Entre le maximum du 25 février et le 20 septembre, dernière séance avant les interventions concertées, le dollar a baissé contre le DM de 17 % (si l'on préfère exprimer les choses du côté du DM, celui-ci a augmenté vis-à-vis du dollar de 20,4 % [On peut mesurer le mouvement de deux monnaies l'une par rapport à l'autre, le dollar et le DM par exemple, soit en exprimant la variation du rapport dollar/DM, soit celle du rapport DM/dollar, inverse du premier. Les variations ne sont pas symétriques. Dans le cas présent la hausse du DM/$ de 20,4 % équivaut à une baisse du $/DM de 17 %. Différence analogue à celle du calcul de l'escompte « en dehors » et « en dedans ».]). Mais le mouvement de baisse n'a pas été continu, loin de là. Il y a eu, chaque fois que se relâchait la pression des banques centrales, de violentes contre-offensives haussières. On peut dire que, à aucun moment jusqu'au 22 septembre, le camp des haussiers, malgré les pertes subies à la fin de février et au début de mars, n'a cessé de croire que les interventions ne seraient que passagères et que les banques centrales finalement abandonneraient la partie. Il faut noter les deux contre-attaques les plus vigoureuses :
a) Le 18 avril, le DM cote 2,9610, soit une hausse de 16,2 % par rapport au 25 février (ou une baisse du dollar de 14 %). Pratiquement, les interventions ont déjà amené le DM au niveau où nous le retrouverons à la mi-septembre. La contre-attaque débute timidement le vendredi 19 avril, puis reprend vigoureusement après le week-end, le 22. Ne rencontrant pas de résistance de la part des banques centrales, la spéculation à la hausse du dollar reprend : il gagne 9,5 % en deux semaines et se retrouve le 3 mai à 3,23 DM. De nouvelles interventions débutent le 7 mai : le 13 mai, le dollar est revenu en arrière à 3,07. Pour un mois et demi, le marché dollar/DM s'équilibre avec de faibles oscillations autour de cette cotation. Au début de juillet, la baisse reprendra, spontanément semble-t-il. Les interventions vigoureuses de février-mars, puis de fin avril-début mai ont laissé des souvenirs qui calment pour un temps l'ardeur des haussiers.

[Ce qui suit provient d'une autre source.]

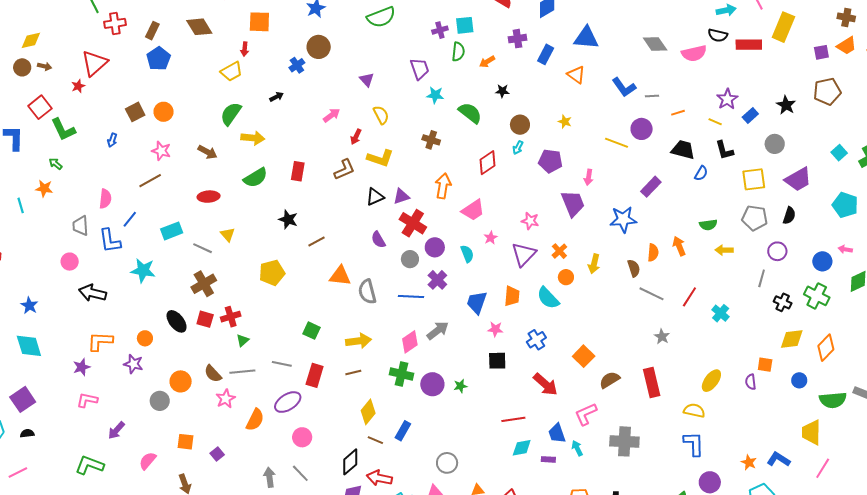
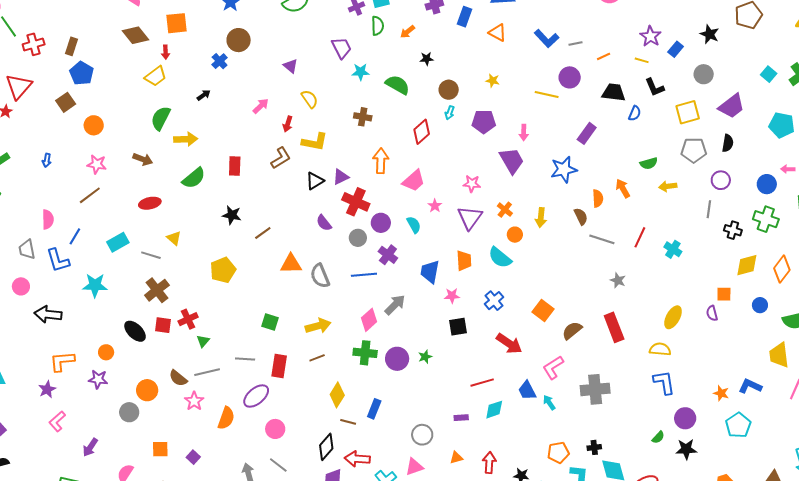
brown diamond: (199, 27) -> (136, 35), moved
brown square: (135, 112) -> (66, 102), moved
pink L-shape: (87, 400) -> (57, 421), turned -45
purple rectangle: (548, 459) -> (461, 418), moved

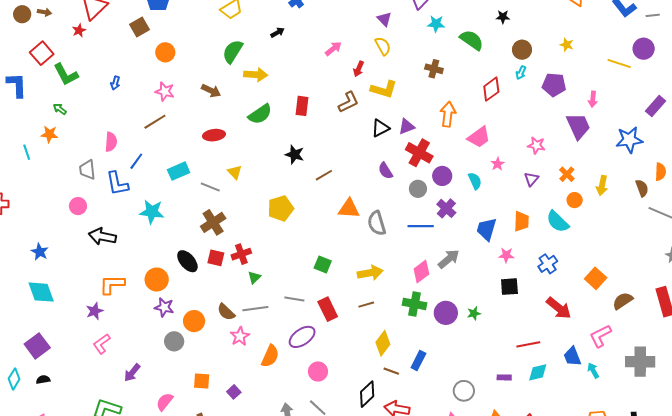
purple triangle: (291, 66) -> (384, 19), moved
purple triangle: (470, 218) -> (531, 179), size x0.6
orange circle: (106, 352) -> (157, 280), size x1.5
red rectangle: (279, 366) -> (328, 309), turned -40
purple star: (98, 379) -> (164, 307), moved

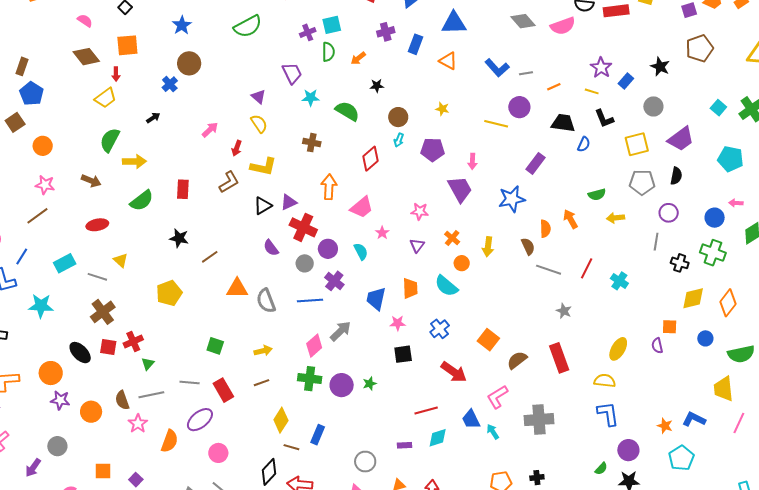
yellow arrow: (370, 273) -> (263, 351), size x0.7
brown semicircle: (226, 312) -> (122, 400), turned 30
gray circle: (174, 341) -> (57, 446), moved

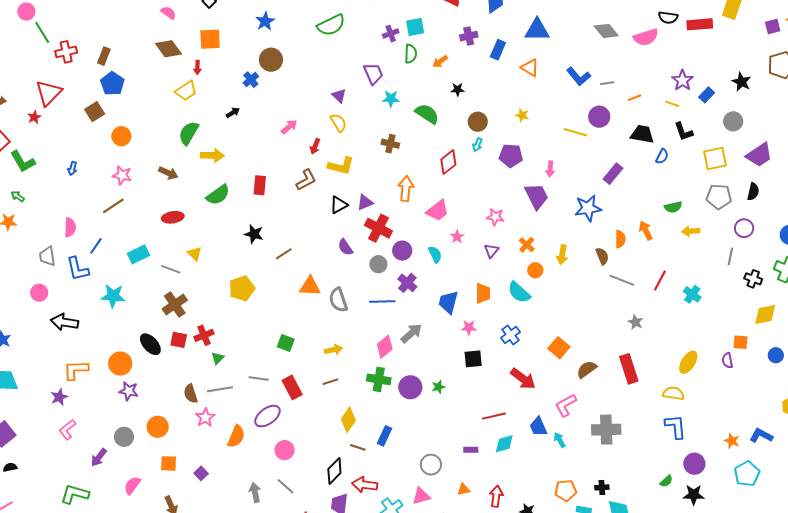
orange circle: (91, 412) -> (158, 427), moved

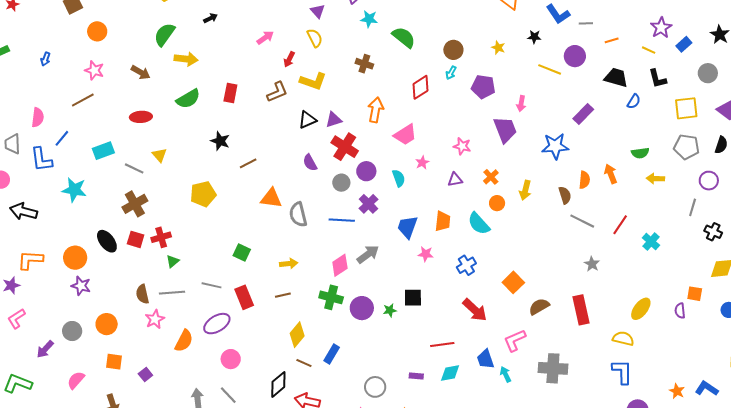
black star: (458, 89) -> (534, 37), moved
purple triangle: (491, 251) -> (455, 180), turned 35
black square: (473, 359) -> (413, 298), moved

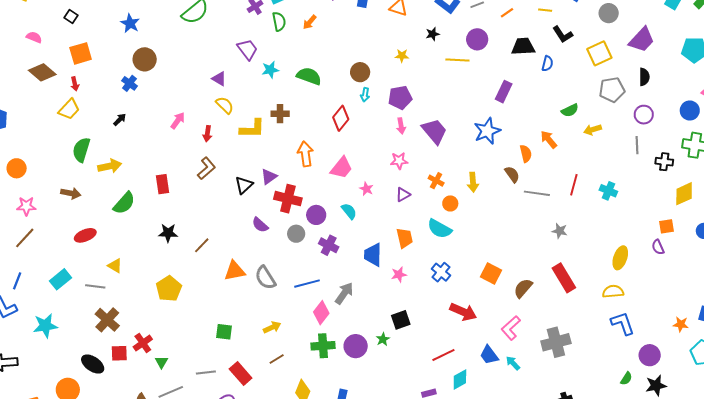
yellow L-shape: (313, 81) -> (252, 129), moved
pink arrow: (521, 104) -> (401, 126), moved
blue line: (342, 220) -> (307, 284), moved

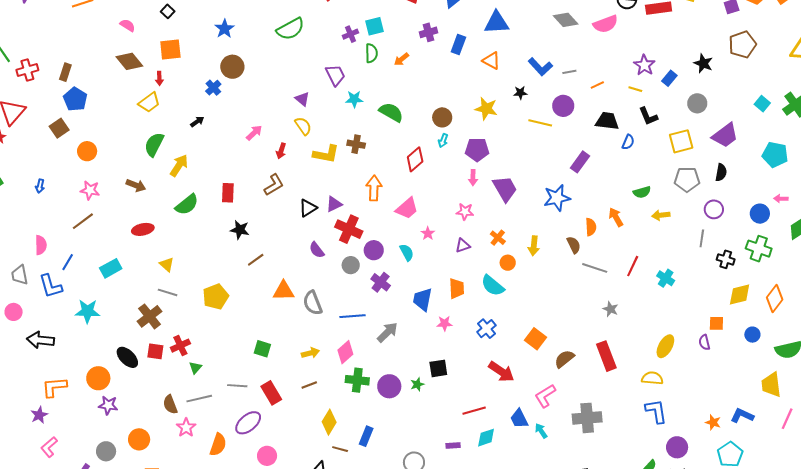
yellow star: (402, 56) -> (486, 109), size x1.6
yellow arrow: (110, 166) -> (179, 166), turned -55
black star: (168, 233) -> (240, 230), moved
gray line: (95, 286) -> (168, 292), moved
pink diamond: (321, 313) -> (345, 352), moved

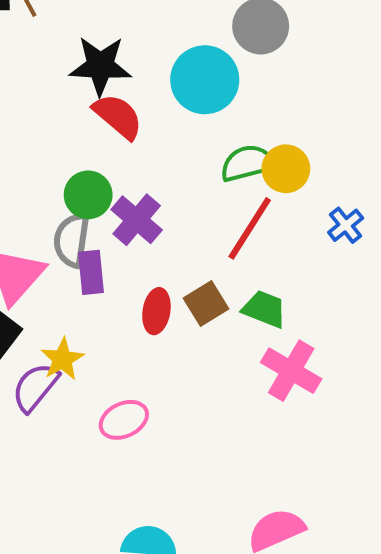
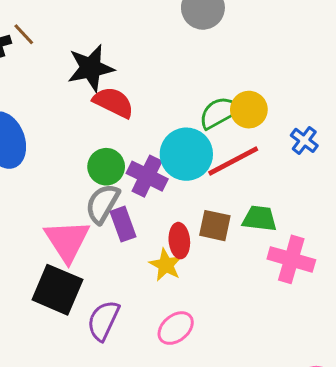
cyan circle: (205, 80) -> (186, 154), moved
red line: (250, 228) -> (233, 161), turned 44
gray semicircle: (72, 240) -> (102, 204), turned 36
brown square: (206, 304) -> (215, 226), turned -32
yellow star: (62, 359) -> (166, 265), moved

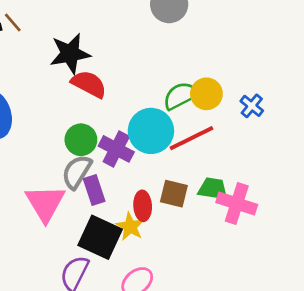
blue cross: (304, 140) -> (252, 106), moved
pink cross: (291, 259) -> (237, 204), moved
black square: (57, 290) -> (100, 237), moved

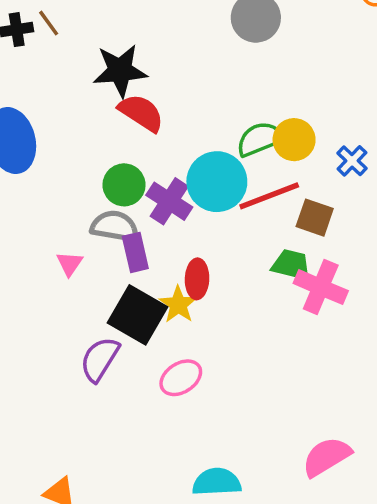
gray semicircle: (77, 172) -> (115, 226), turned 63
brown square: (174, 194) -> (315, 218), moved
pink triangle: (45, 203) -> (70, 264), size x0.5

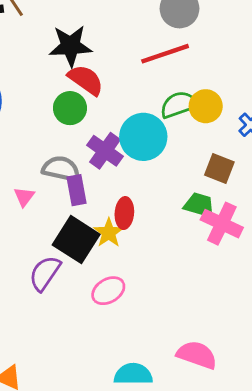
green circle: (124, 185) -> (70, 108), moved
red line: (269, 196) -> (165, 54), moved
pink semicircle: (327, 457) -> (197, 355), moved, turned 48

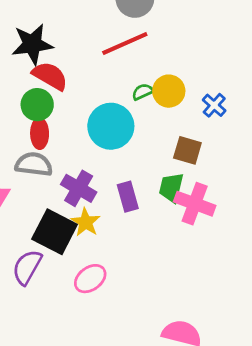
green semicircle: (179, 105) -> (143, 92), size x0.6
purple cross: (105, 151) -> (79, 188), moved
purple rectangle: (76, 190) -> (128, 197), moved
green trapezoid: (199, 205) -> (171, 188), turned -88
red ellipse: (124, 213) -> (40, 133), moved

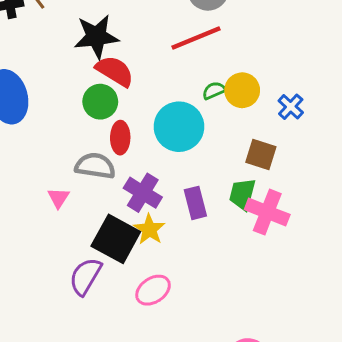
red ellipse: (40, 133) -> (120, 138), moved

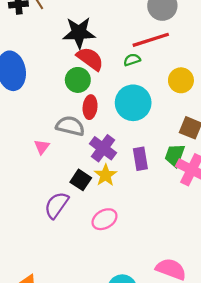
green semicircle: (214, 90) -> (132, 60), moved
black square: (116, 239) -> (81, 180), size x0.6

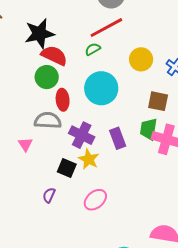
purple semicircle: (56, 205) -> (49, 195), size x0.6

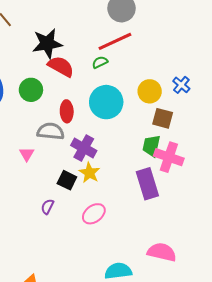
yellow circle: (141, 59) -> (150, 91), moved
green circle: (47, 77) -> (31, 90), moved
purple rectangle: (118, 138) -> (147, 184), moved, size x1.4

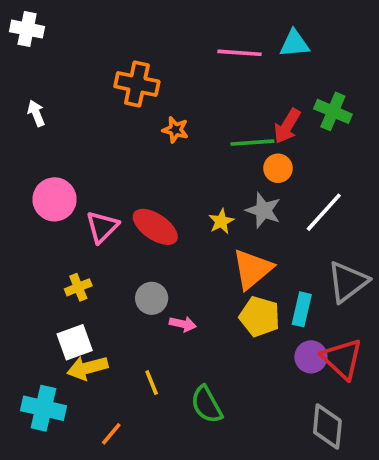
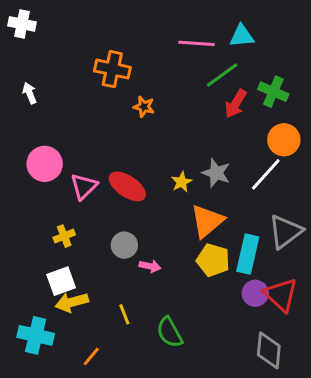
green line: (252, 143) -> (222, 75), moved, turned -32
orange circle: (278, 168) -> (284, 140), moved, size x1.4
cyan rectangle: (302, 309) -> (248, 254), size x1.4

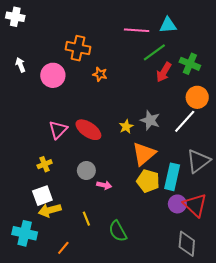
pink circle: (45, 164) -> (53, 75), moved

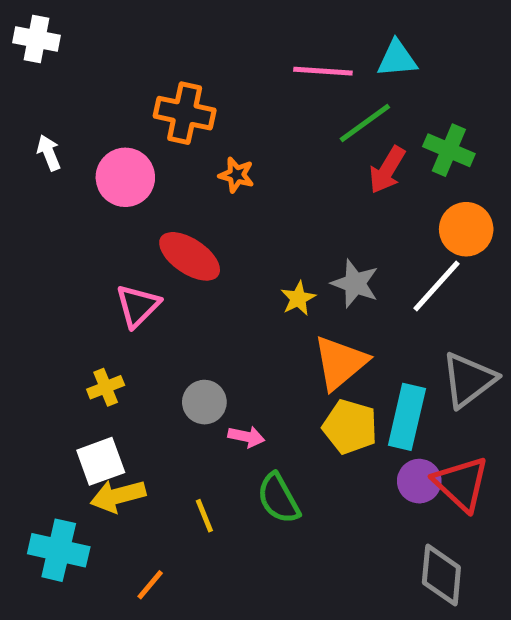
red ellipse: (88, 130) -> (190, 256), moved
green semicircle: (118, 231) -> (278, 498), moved

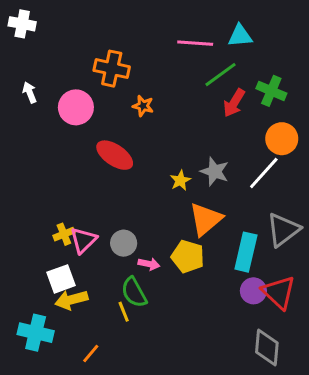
pink triangle: (138, 306) -> (83, 240), moved
yellow pentagon: (350, 427) -> (188, 257), moved
green semicircle: (278, 498) -> (134, 292), moved

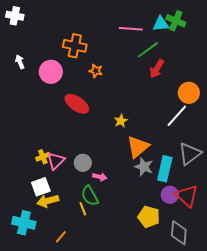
green cross: (271, 91) -> (176, 21), moved
gray star: (215, 172) -> (144, 167), moved
yellow pentagon: (188, 257) -> (149, 217), moved

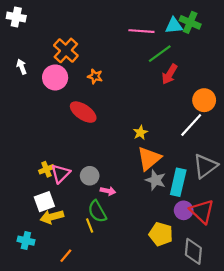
orange cross: (75, 46) -> (66, 50), moved, turned 30
orange star: (96, 71) -> (95, 76), moved
yellow star: (121, 121) -> (140, 133), moved
cyan cross: (24, 223) -> (26, 241), size x0.7

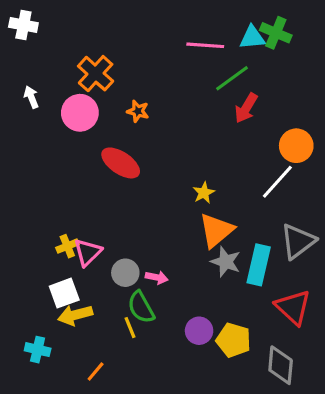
gray circle: (90, 176) -> (125, 273), moved
purple circle: (184, 210) -> (199, 331), moved

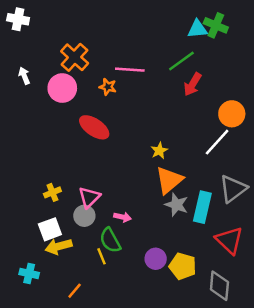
pink line: (205, 45) -> (130, 70), moved
pink triangle: (88, 252) -> (89, 197), moved
gray circle: (125, 273) -> (84, 216), moved

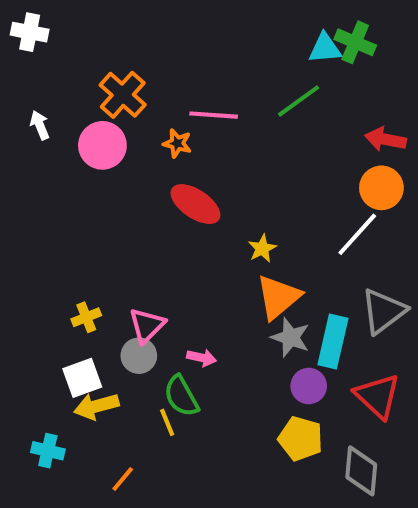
red arrow: (192, 84) -> (386, 139), moved, turned 70
red ellipse: (94, 127) -> (195, 204), moved
purple circle: (156, 259) -> (309, 386), moved

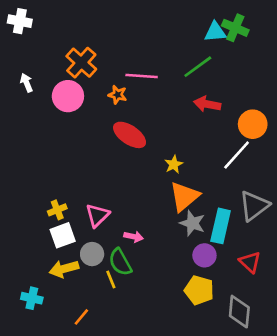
red arrow: (386, 139) -> (207, 104), moved
gray circle: (139, 356) -> (92, 254), moved
white square: (82, 378) -> (63, 235), moved
red triangle: (377, 396) -> (250, 262), size x0.7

b) Cette accalmie prend fin le 22 août. Le dollar a baissé la veille jusqu'à 2,73 DM (baisse de 20,7 % par rapport au maximum du 25/2). Beaucoup d'opérateurs pensent que la baisse a été trop rapide, aussi les haussiers reprennent-ils courage. Dans le marché creux du mois d'août, ils entament leur deuxième contre-attaque, qui, pendant trois semaines, ne rencontre aucune résistance. Le 11 septembre, le dollar se retrouve à 2,97 DM et à 9,04 FF. Le seuil psychologique des 9 FF est franchi et le seuil encore plus important des 3 DM est frôlé. Les interventions reprennent sans doute dès le 12 et 13 septembre, car le dollar recule assez vivement. Mais les banques centrales sentent que cette guérilla, cette tactique d'interventions ponctuelles, sporadiques, contre des opérateurs qui oublient vite leurs pertes grâce aux nouveaux gains qu'on leur laisse réaliser risque à la longue d'être perdante. Le samedi 14 et le dimanche 15 septembre a lieu à Bâle, au siège de la Banque des règlements internationaux, la réunion mensuelle des gouverneurs des banques centrales. Très probablement, c'est là que prend naissance l'idée d'un engagement public des gouvernements des cinq pays dits les plus riches du monde (en fait, ceux ayant le produit national le plus élevé : dans l'ordre, États-Unis, Japon, République fédérale allemande, France, Royaume-Uni) en faveur d'une stabilité des taux de change, notamment par des interventions concertées sur les marchés de change. Le dimanche suivant, 22 septembre, a lieu à New York, à l'hôtel Plaza, la réunion, convoquée dans le plus grand secret, des ministres des Finances et des gouverneurs des banques centrales des Cinq. Le soir était publié un communiqué de quelques lignes qui affirmait la décision commune de faire baisser le dollar de manière ordonnée, au besoin par des interventions concertées sur les marchés de change.